A trench that would collapse due to the hydraulic pressure in the surrounding soil does not collapse as the slurry balances the hydraulic pressure. Forms for concrete, and rebar, can be assembled in a slurry-filled trench, and then have concrete poured into the form. The liquid concrete being denser displaces the less-dense bentonite slurry and causes the latter to overflow from the trench. This displaced bentonite slurry is then channeled to a recycling unit from which it can subsequently be reused in a new trench elsewhere on the construction site.

In addition, because the colloid is relatively impervious to water, a slurry wall can prevent the seepage of groundwater, which is useful in preventing the further spread of groundwater that has been contaminated by toxic material such as industrial waste. A small amount of bentonite is often added to make a clay mixture more plastic.

What does the Benitoite stand for?

This makes the clay more easily formed, by methods such as throwing on a and various hand-building techniques. Short clay, such as a mixture consisting only of andcan be formed only by a limited set of methods such as pressing and molding, that do not put the clay under tension.

However, bentonite typically contains minerals that affect the color of the mix, and its swelling absorbent properties can make such a mix prone to significant shrinkage and potential cracking as it dries. The bentonite is added to slow or prevent the settling of the glazes. It can also improve the consistency of application of glazes on porous ware.
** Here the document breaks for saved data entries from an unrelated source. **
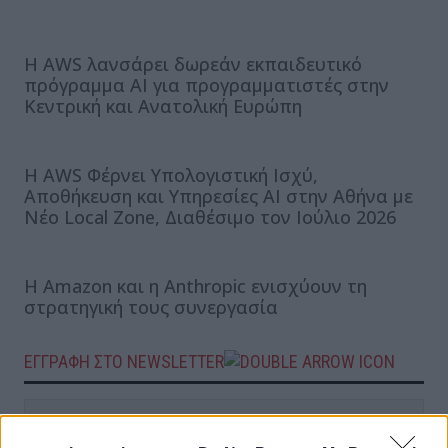
Η AWS λανσάρει δωρεάν εκπαιδευτικό
πρόγραμμα AI για προγραμματιστές στην
Κεντρική και Ανατολική Ευρώπη
Η AWS Φέρνει Υπολογιστική Ισχύ,
Αποθήκευση και Υπηρεσίες AI στην Αθήνα με
Νέο Local Zone, Διαθέσιμο τον Ιούλιο 2026
Η Amazon και η Anthropic ενισχύουν τη
στρατηγική τους συνεργασία
ΕΓΓΡΑΦΗ ΣΤΟ NEWSLETTER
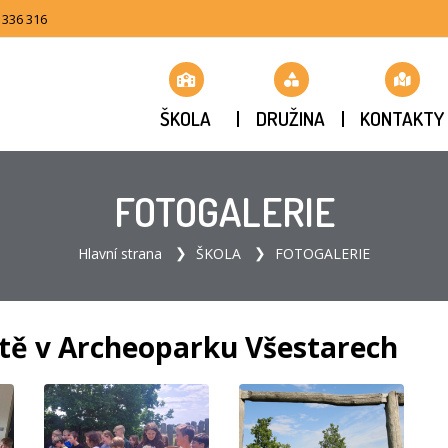
 336 316
ŠKOLA
DRUŽINA
KONTAKTY
FOTOGALERIE
Hlavní strana
ŠKOLA
FOTOGALERIE
etě v Archeoparku Všestarech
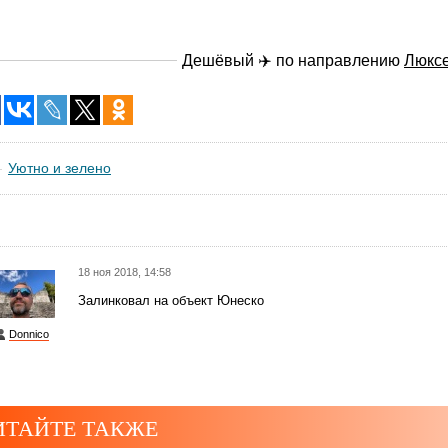
Дешёвый ✈️ по направлению
Люкс
Уютно и зелено
18 ноя 2018, 14:58
Залинковал на объект Юнеско
Donnico
ИТАЙТЕ ТАКЖЕ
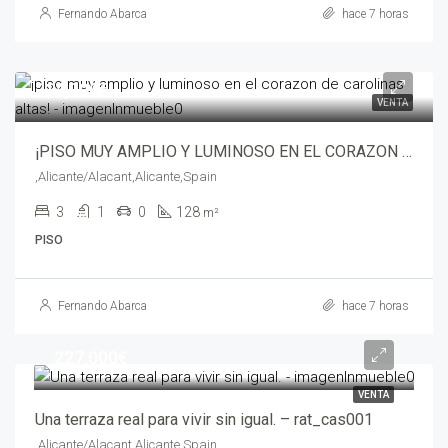
Fernando Abarca
hace 7 horas
214,000€
VENTA
¡PISO MUY AMPLIO Y LUMINOSO EN EL CORAZON DE CAROLINAS ALTAS! – opt00672
,Alicante/Alacant,Alicante,Spain
3
1
0
128
m²
PISO
Fernando Abarca
hace 7 horas
227,000€
VENTA
Una terraza real para vivir sin igual. – rat_cas001
,Alicante/Alacant,Alicante,Spain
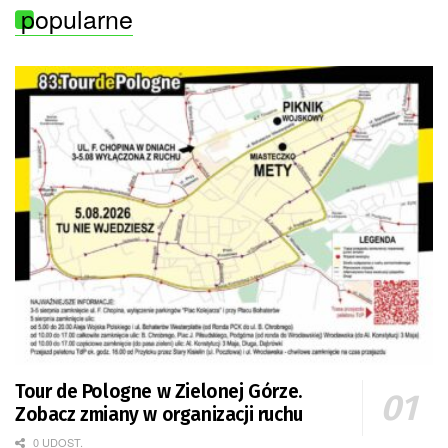
popularne
Tour de Pologne w Zielonej Górze.
Zobacz zmiany w organizacji ruchu
0 UDOST.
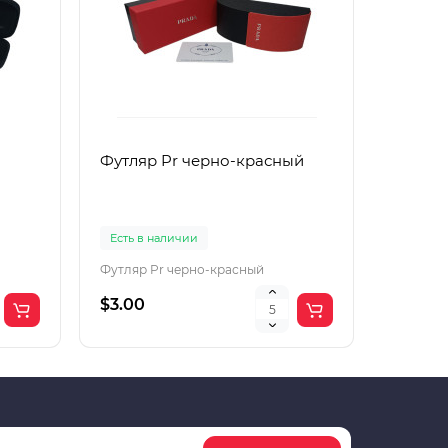
Футляр Pr черно-красный
Футляр
Есть в наличии
Есть в 
Футляр Pr черно-красный
Футляр 
$3.00
$2.00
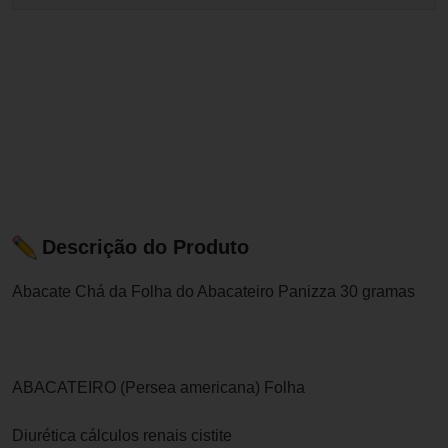
Descrição do Produto
Abacate Chá da Folha do Abacateiro Panizza 30 gramas
ABACATEIRO (Persea americana) Folha
Diurética cálculos renais cistite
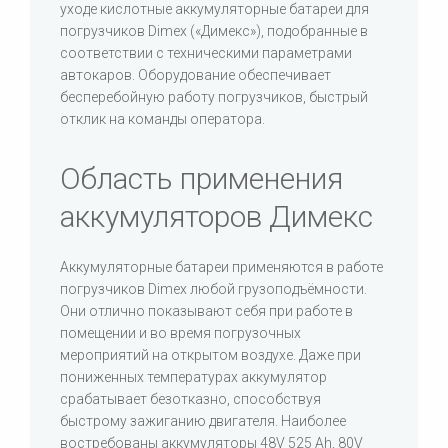
уходе кислотные аккумуляторные батареи для
погрузчиков Dimex («Димекс»), подобранные в
соответствии с техническими параметрами
автокаров. Оборудование обеспечивает
бесперебойную работу погрузчиков, быстрый
отклик на команды оператора.
Область применения
аккумуляторов Димекс
Аккумуляторные батареи применяются в работе
погрузчиков Dimex любой грузоподъёмности.
Они отлично показывают себя при работе в
помещении и во время погрузочных
мероприятий на открытом воздухе. Даже при
пониженных температурах аккумулятор
срабатывает безотказно, способствуя
быстрому зажиганию двигателя. Наиболее
востребованы аккумуляторы 48V 525 Ah, 80V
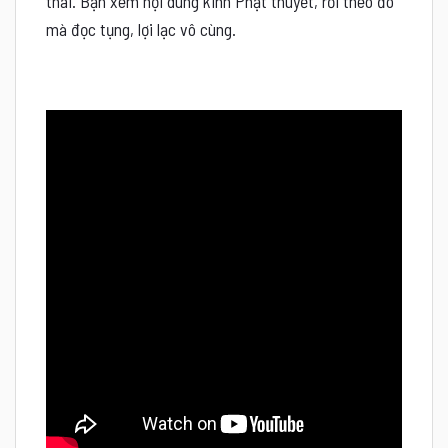
thai. Bạn xem nội dung kinh Phật thuyết, rồi theo đó
mà đọc tụng, lợi lạc vô cùng.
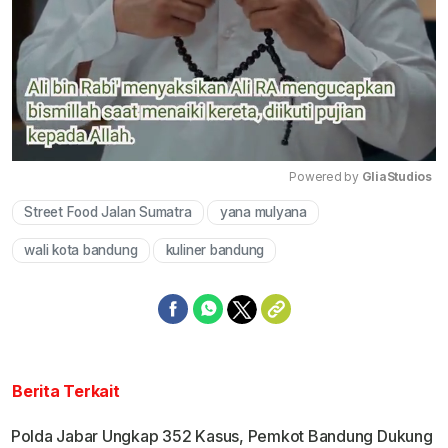
Powered by 
GliaStudios
Street Food Jalan Sumatra
yana mulyana
Mute
wali kota bandung
kuliner bandung
Berita Terkait
Polda Jabar Ungkap 352 Kasus, Pemkot Bandung Dukung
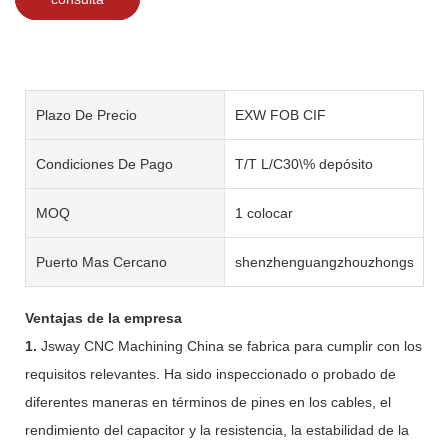
Plazo De Precio
EXW FOB CIF
Condiciones De Pago
T/T L/C30\% depósito
MOQ
1 colocar
Puerto Mas Cercano
shenzhenguangzhouzhongshan
Ventajas de la empresa
1.
Jsway CNC Machining China se fabrica para cumplir con los
requisitos relevantes. Ha sido inspeccionado o probado de
diferentes maneras en términos de pines en los cables, el
rendimiento del capacitor y la resistencia, la estabilidad de la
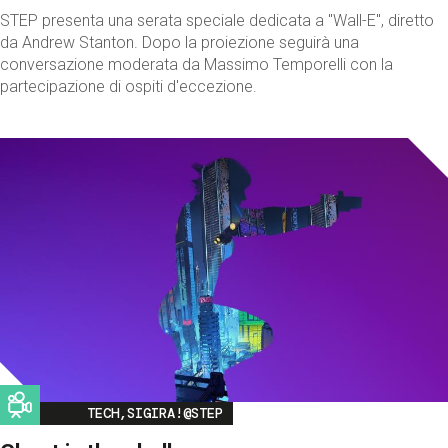
STEP presenta una serata speciale dedicata a "Wall-E", diretto
da Andrew Stanton. Dopo la proiezione seguirà una
conversazione moderata da Massimo Temporelli con la
partecipazione di ospiti d'eccezione.
Image
TECH,SIGIRA!@STEP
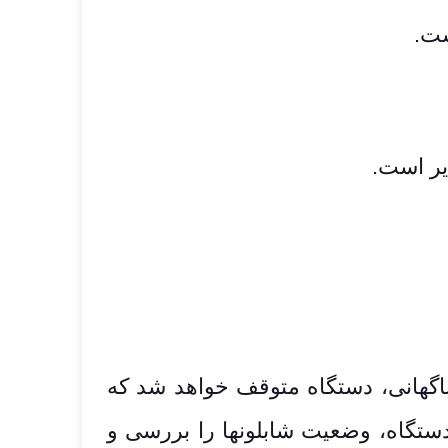
یر است.
اگهانی، دستگاه متوقف خواهد شد که
ستگاه، وضعیت شابلونها را بررسی و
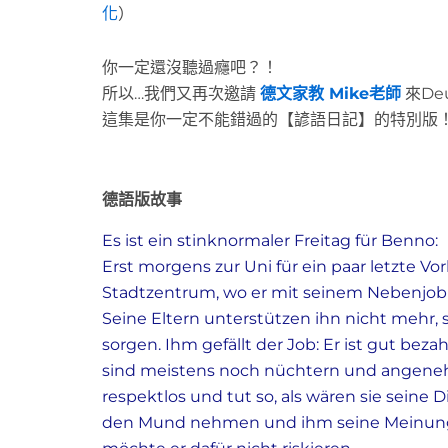
化
）
你一定還沒聽過癮吧？！
所以…我們又再次邀請
德文家教 Mike老師
來De
這集是你一定不能錯過的【諺語日記】的特別版！
德語版故事
Es ist ein stinknormaler Freitag für Benno:
Erst morgens zur Uni für ein paar letzte V
Stadtzentrum, wo er mit seinem Nebenjob G
Seine Eltern unterstützen ihn nicht mehr, sc
sorgen. Ihm gefällt der Job: Er ist gut bez
sind meistens noch nüchtern und angenehm
respektlos und tut so, als wären sie seine 
den Mund nehmen und ihm seine Meinung d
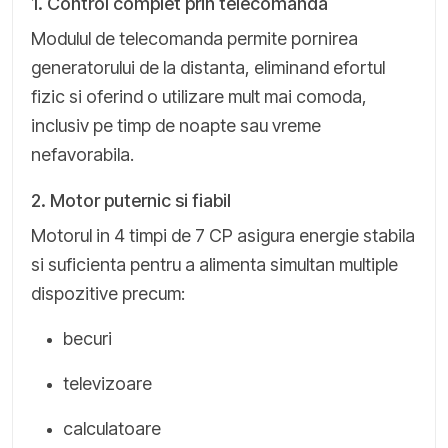
1. Control complet prin telecomanda
Modulul de telecomanda permite pornirea
generatorului de la distanta, eliminand efortul
fizic si oferind o utilizare mult mai comoda,
inclusiv pe timp de noapte sau vreme
nefavorabila.
2. Motor puternic si fiabil
Motorul in 4 timpi de 7 CP asigura energie stabila
si suficienta pentru a alimenta simultan multiple
dispozitive precum:
becuri
televizoare
calculatoare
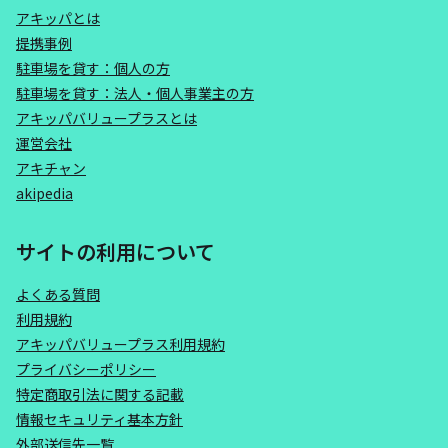
アキッパとは
提携事例
駐車場を貸す：個人の方
駐車場を貸す：法人・個人事業主の方
アキッパバリュープラスとは
運営会社
アキチャン
akipedia
サイトの利用について
よくある質問
利用規約
アキッパバリュープラス利用規約
プライバシーポリシー
特定商取引法に関する記載
情報セキュリティ基本方針
外部送信先一覧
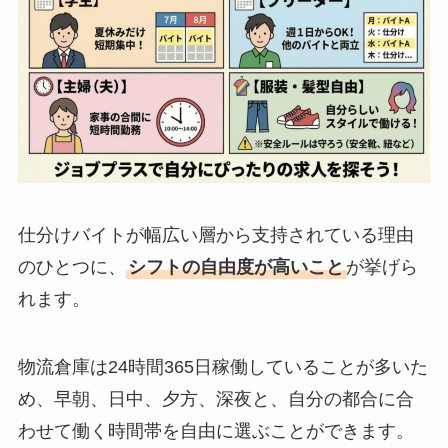
仕分けバイトが幅広い層から支持されている理由
のひとつに、
シフトの自由度が高いこと
が挙げら
れます。
物流倉庫は24時間365日稼働していることが多いた
め、早朝、日中、夕方、深夜と、自分の都合に合
わせて働く時間帯を自由に選ぶことができます。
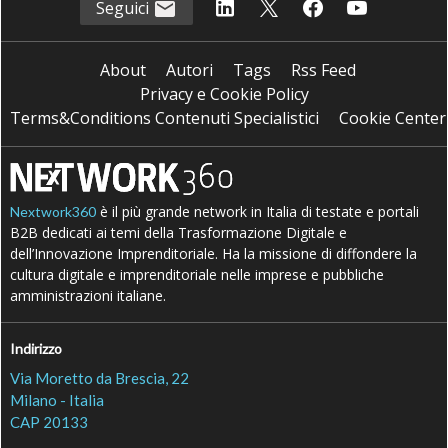
Seguici
About
Autori
Tags
Rss Feed
Privacy e Cookie Policy
Terms&Conditions Contenuti Specialistici
Cookie Center
è il più grande network in Italia di testate e portali
Nextwork360
B2B dedicati ai temi della Trasformazione Digitale e
dell’Innovazione Imprenditoriale. Ha la missione di diffondere la
cultura digitale e imprenditoriale nelle imprese e pubbliche
amministrazioni italiane.
Indirizzo
Via Moretto da Brescia, 22
Milano - Italia
CAP 20133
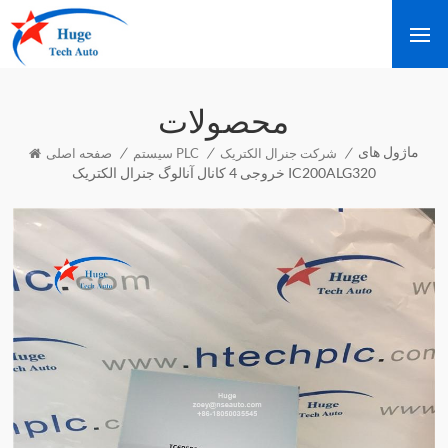
محصولات
ماژول های
/
/
/
شرکت جنرال الکتریک
سیستم PLC
صفحه اصلی
خروجی 4 کانال آنالوگ جنرال الکتریک IC200ALG320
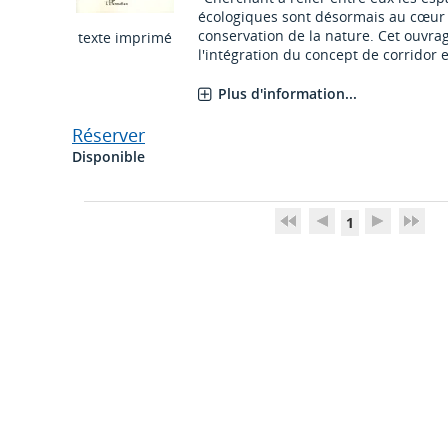
écologiques sont désormais au cœur 
conservation de la nature. Cet ouvrag
texte imprimé
l'intégration du concept de corridor en
Plus d'information...
Réserver
Disponible
1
Once a certain amount of glaze water has been absorbed by the biscuit the bentonite effectively clogs What does the Benitoite stand for? pores and resists the absorption of further water resulting in a more evenly thick coat. Total worldwide production was 24,400,000 metric tons of bentonite and 3,400,000 metric tons of fuller's earth. Most high-grade natural sodium bentonite is produced from the western United States in an area between the of and the of Wyoming, and the Tokat Resadiye region of Turkey.

In the United States, calcium bentonite is mined primarily in and. Other major locations producing calcium bentonite include New Zealand, Germany, Greece, Turkey, India, and China. New York: Oxford University Press. Glossary of geology Fourth ed. Alexandria, Viriginia: American Geological Institute. British Geological Survey, Nottingham, England. Soil Science Society of America Journal. Philosophical Transactions of the Royal Society A: Mathematical, Physical and Engineering Sciences.

Developments in Soil Science 9. Journal of the Science of Food and Agriculture. Surface and interlayer reactions: bentonites as adsorbents. Proceedings of the 10th International Clay Conference, Adelaide, Australia. A History of calcium montmorillonite.

Journal of Geotechnical and Geoenvironmental Engineering. Advances in Colloid and Interface Science. Transactions of the Indian Ceramic Society. Journal of Materials Processing Technology.

Mineralogy and sealing properties of various bentonites and smectite-rich clay materials. Drugs: Drug Safety and Availability. Arid Land Research and Management. Improving Soil Fertility and Water Holding Capacity with Clay Application: The Impact of Soil Remediation Research in Northeast Thailand. Australian Journal of Soil Research. British Geological Survey, Nottingham, England.